文章力に脱帽した。堀川さんは、広島テレビの記者やデスクを経てフリーとしてドキュメンタリー制作やノンフィクション執筆に取り組んできた。死刑制度をテーマにした作品、「死刑の基準 「永山裁判」が遺したもの」で講談社ノンフィクション賞、「裁かれた命 死刑囚から届いた手紙」で新潮ドキュメント賞。また引き取り手のない原爆犠牲者の遺骨約7万柱がまつられた広島の平和記念公園の原爆供養塔に光を当てた「原爆供養塔 忘れられた遺骨の70年」で大宅壮一ノンフィクション賞を受賞するなどノンフィクション三賞すべてを異なる作品で受賞している。
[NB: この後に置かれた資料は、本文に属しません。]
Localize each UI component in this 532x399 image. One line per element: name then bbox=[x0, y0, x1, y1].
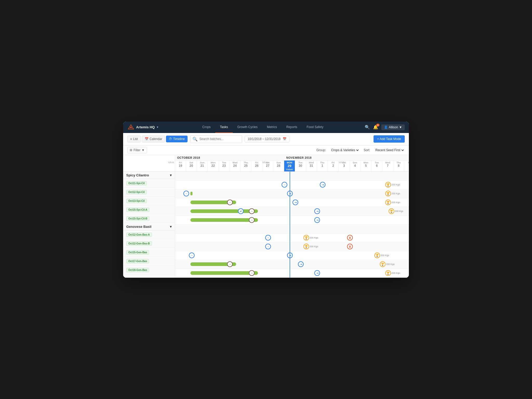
user-menu-btn[interactable]: 👤 Allison ▼ bbox=[381, 124, 405, 130]
calendar-icon: 📅 bbox=[145, 137, 149, 141]
award-label: 200 Kgs bbox=[391, 192, 400, 195]
award-label: 200 Kgs bbox=[391, 272, 400, 274]
timeline-view-btn[interactable]: ⏱ Timeline bbox=[166, 136, 188, 142]
gantt-row: →⇥🏆200 Kgs🗑 bbox=[175, 260, 409, 269]
batch-row-oct12-gen-bas-b: Oct12-Gen-Bas-B bbox=[123, 239, 175, 248]
user-avatar-icon: 👤 bbox=[384, 125, 388, 129]
sort-label: Sort: bbox=[364, 148, 370, 152]
seed-event-icon[interactable]: → bbox=[183, 191, 189, 196]
harvest-event-icon[interactable]: ⇥ bbox=[298, 261, 304, 267]
group-select[interactable]: Crops & Varieties bbox=[330, 148, 360, 152]
trash-event-icon[interactable]: 🗑 bbox=[347, 235, 353, 241]
search-input[interactable] bbox=[199, 137, 240, 141]
harvest-event-icon[interactable]: ⇥ bbox=[292, 200, 298, 205]
batch-row-oct12-spi-cil: Oct12-Spi-Cil bbox=[123, 188, 175, 197]
batch-row-oct18-gen-bas: Oct18-Gen-Bas bbox=[123, 266, 175, 275]
day-col-fri-19: Fri19 bbox=[175, 161, 186, 171]
trash-event-icon[interactable]: 🗑 bbox=[347, 244, 353, 249]
group-label: Group: bbox=[316, 148, 326, 152]
user-dropdown-icon: ▼ bbox=[399, 125, 402, 129]
double-arrow-icon[interactable]: ⇌ bbox=[238, 208, 244, 214]
award-event-icon[interactable]: 🏆 bbox=[385, 182, 391, 188]
seed-event-icon[interactable]: → bbox=[265, 235, 271, 241]
search-box[interactable]: 🔍 bbox=[190, 135, 242, 143]
arrow-end-icon[interactable]: → bbox=[249, 217, 255, 223]
list-view-btn[interactable]: ≡ List bbox=[127, 136, 141, 142]
filter-btn[interactable]: ⚙ Filter ▼ bbox=[127, 147, 147, 153]
day-col-sat-27: Sat27 bbox=[262, 161, 273, 171]
week44-label: Wk44 bbox=[167, 161, 175, 164]
day-col-tue-30: Tue30 bbox=[295, 161, 306, 171]
nav-growth-cycles[interactable]: Growth Cycles bbox=[233, 122, 262, 133]
calendar-view-btn[interactable]: 📅 Calendar bbox=[142, 136, 165, 142]
arrow-end-icon[interactable]: → bbox=[249, 208, 255, 214]
day-col-sun-21: Sun21 bbox=[197, 161, 208, 171]
award-label: 200 Kgs bbox=[310, 236, 318, 239]
app-dropdown-icon[interactable]: ▼ bbox=[156, 126, 159, 129]
filter-bar: ⚙ Filter ▼ Group: Crops & Varieties Sort… bbox=[123, 145, 409, 155]
award-label: 200 Kgs bbox=[391, 201, 400, 204]
batch-row-oct12-gen-bas-a: Oct12-Gen-Bas-A bbox=[123, 230, 175, 239]
sort-select[interactable]: Recent Seed First bbox=[374, 148, 405, 152]
gantt-row: →🏆200 Kgs🗑 bbox=[175, 234, 409, 242]
user-name: Allison bbox=[389, 125, 398, 129]
nav-tasks[interactable]: Tasks bbox=[215, 122, 233, 133]
arrow-end-icon[interactable]: → bbox=[227, 200, 233, 205]
gantt-bar bbox=[190, 209, 258, 213]
harvest-event-icon[interactable]: ⇥ bbox=[320, 182, 325, 188]
date-range-picker[interactable]: 10/1/2018 – 12/31/2018 📅 bbox=[245, 136, 289, 142]
group-header-spicy-cilantro[interactable]: Spicy Cilantro ▾ bbox=[123, 172, 175, 179]
harvest-event-icon[interactable]: ⇥ bbox=[314, 270, 320, 276]
view-switcher: ≡ List 📅 Calendar ⏱ Timeline bbox=[127, 136, 188, 142]
october-label: OCTOBER 2018 bbox=[175, 155, 284, 160]
nav-metrics[interactable]: Metrics bbox=[262, 122, 282, 133]
gantt-row: →⇥🏆200 Kgs🗑 bbox=[175, 251, 409, 260]
award-event-icon[interactable]: 🏆 bbox=[303, 244, 309, 249]
day-col-thu-25: Thu25 bbox=[241, 161, 251, 171]
group-header-genovese-basil[interactable]: Genovese Basil ▾ bbox=[123, 223, 175, 230]
day-col-sat-20: Sat20 bbox=[186, 161, 197, 171]
notification-badge: 4 bbox=[376, 124, 379, 127]
batch-row-oct15-gen-bas: Oct15-Gen-Bas bbox=[123, 248, 175, 257]
day-col-tue-23: Tue23 bbox=[219, 161, 230, 171]
harvest-event-icon[interactable]: ⇥ bbox=[314, 217, 320, 223]
logo-area[interactable]: Artemis HQ ▼ bbox=[127, 124, 161, 131]
nav-reports[interactable]: Reports bbox=[282, 122, 302, 133]
award-label: 200 Kgs bbox=[395, 210, 403, 212]
spicy-cilantro-collapse-icon[interactable]: ▾ bbox=[170, 173, 172, 177]
list-icon: ≡ bbox=[130, 137, 132, 141]
nav-right: 🔍 🔔 4 👤 Allison ▼ bbox=[365, 124, 405, 130]
gantt-row: →⇥🗑 bbox=[175, 216, 409, 225]
award-event-icon[interactable]: 🏆 bbox=[374, 252, 380, 258]
award-event-icon[interactable]: 🏆 bbox=[385, 270, 391, 276]
notification-btn[interactable]: 🔔 4 bbox=[373, 125, 378, 130]
award-label: 200 Kgs bbox=[391, 183, 400, 186]
arrow-end-icon[interactable]: → bbox=[227, 261, 233, 267]
add-task-btn[interactable]: + Add Task Mode bbox=[374, 135, 405, 143]
day-col-fri-26: Fri26 bbox=[251, 161, 262, 171]
award-label: 200 Kgs bbox=[386, 263, 395, 265]
award-event-icon[interactable]: 🏆 bbox=[385, 191, 391, 196]
nav-crops[interactable]: Crops bbox=[198, 122, 215, 133]
award-event-icon[interactable]: 🏆 bbox=[389, 208, 394, 214]
batch-row-oct11-spi-cil: Oct11-Spi-Cil bbox=[123, 179, 175, 188]
nav-food-safety[interactable]: Food Safety bbox=[302, 122, 328, 133]
search-icon-btn[interactable]: 🔍 bbox=[365, 125, 370, 130]
harvest-event-icon[interactable]: ⇥ bbox=[314, 208, 320, 214]
award-event-icon[interactable]: 🏆 bbox=[385, 200, 391, 205]
seed-event-icon[interactable]: → bbox=[282, 182, 287, 188]
arrow-end-icon[interactable]: → bbox=[249, 270, 255, 276]
day-col-mon-29: Mon29TODAY bbox=[284, 161, 295, 171]
genovese-basil-collapse-icon[interactable]: ▾ bbox=[170, 225, 172, 229]
day-col-fri-2: Fri2 bbox=[328, 161, 339, 171]
seed-event-icon[interactable]: → bbox=[189, 252, 195, 258]
day-col-sat-3: Sat3 bbox=[339, 161, 350, 171]
gantt-group-header bbox=[175, 172, 409, 181]
day-col-thu-1: Thu1 bbox=[317, 161, 328, 171]
award-event-icon[interactable]: 🏆 bbox=[303, 235, 309, 241]
award-event-icon[interactable]: 🏆 bbox=[380, 261, 385, 267]
toolbar: ≡ List 📅 Calendar ⏱ Timeline 🔍 10/1/2018… bbox=[123, 133, 409, 145]
seed-event-icon[interactable]: → bbox=[265, 244, 271, 249]
batch-row-oct13-spi-cil: Oct13-Spi-Cil bbox=[123, 197, 175, 205]
day-col-sun-4: Sun4 bbox=[350, 161, 361, 171]
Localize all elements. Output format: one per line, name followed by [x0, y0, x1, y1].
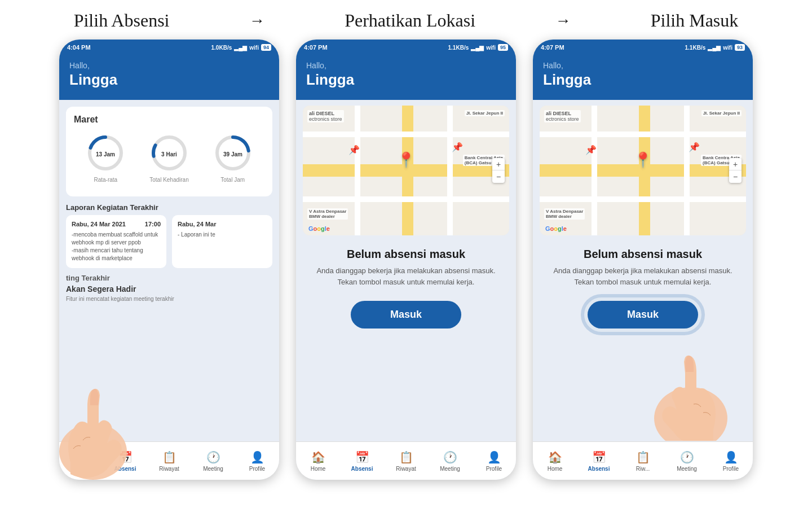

今年2月17日、衆議院第二議員会館では上川陽子元外務大臣らが呼びかけ人となり、「腎疾患を軸に医療の未来を拓く会」の第1回会合が開かれた。透析患者の終末期における最期の意思決定や治療を中止した後の痛みのケアのあり方などに関して、意見交換が初めて行われたが、会合では堀川さんが自身の経験を語った。堀川さんが世に送り出した1冊が終末期の透析患者が安心して命を閉じられる第一歩となってほしい。